Now, another study shows that we define “fairness” depending upon if we are referring to ourselves or to the other party. In the July 1, 2008 science section of the New York Times, John Tierney discusses the notion that “Deep Down, We Can’t Even Fool Ourselves.” In his article, Mr. Tierney discusses moral hypocrisy:
“The moral hypocrite. . . has convinced himself that he is acting virtuously even when he does something he would condemn in others.”
To explain this “self-halo” effect, Mr. Tierney points to an experiment by two psychologists, Piercarlo Valdesolo and David DeSteno in which they tested people’s reactions to a certain situation:
“You show up for an experiment and are told that you and a person arriving later will each have to do a different task on a computer. One job involves a fairly easy hunt through photos that will take just 10 minutes. The other task is a more tedious exercise in mental geometry that takes 45 minutes.”

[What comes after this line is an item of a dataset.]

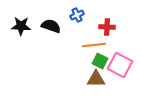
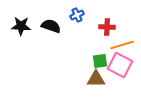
orange line: moved 28 px right; rotated 10 degrees counterclockwise
green square: rotated 35 degrees counterclockwise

“You get to decide how to divvy up the chores: either let a computer assign the task randomly, or make the assignments yourself. Either way, the other person will not know you had anything to do with the assignments.”
“Now what is the fair way to divvy up the chores?”
As may be expected, when this question is posed in the abstract, everyone says it would not be fair to take the easy job, giving the harder one to the other person.
But, when the person is faced with the actual situation and must choose which task to assign herself, more than 75% take the “easy road,” - i.e. the simpler task. Then, when later questioned about it, the participant views herself as acting very fairly. Or, in the words of the researchers, the participants were “moral hypocrites,” as “they were absolving themselves of violating a widely held standard of fairness. . . .” (Id.). In sum, a double standard of moral fairness exists in the world.
How does this relate to negotiation and mediation? In any negotiation, each party brings with her a moral sense of “fairness.” This study shows that the standard is probably a double one. Each party subconsciously says to herself, “I will determine fairness to me by a different standard than how I determine fairness to you.” Or, “my definition of what is fair to me does not necessarily apply to what is fair to you.”
Thus, during a negotiation or mediation, each party should attempt to be cognizant of the double standard that is probably in use and work towards mitigating its effects. Such cognitive awareness will go a long way toward reaching a compromise. If anything. . . such self-awareness may lead to a little empathy – or judging “fairness” from the other party’s shoes!
. . . Just something to think about.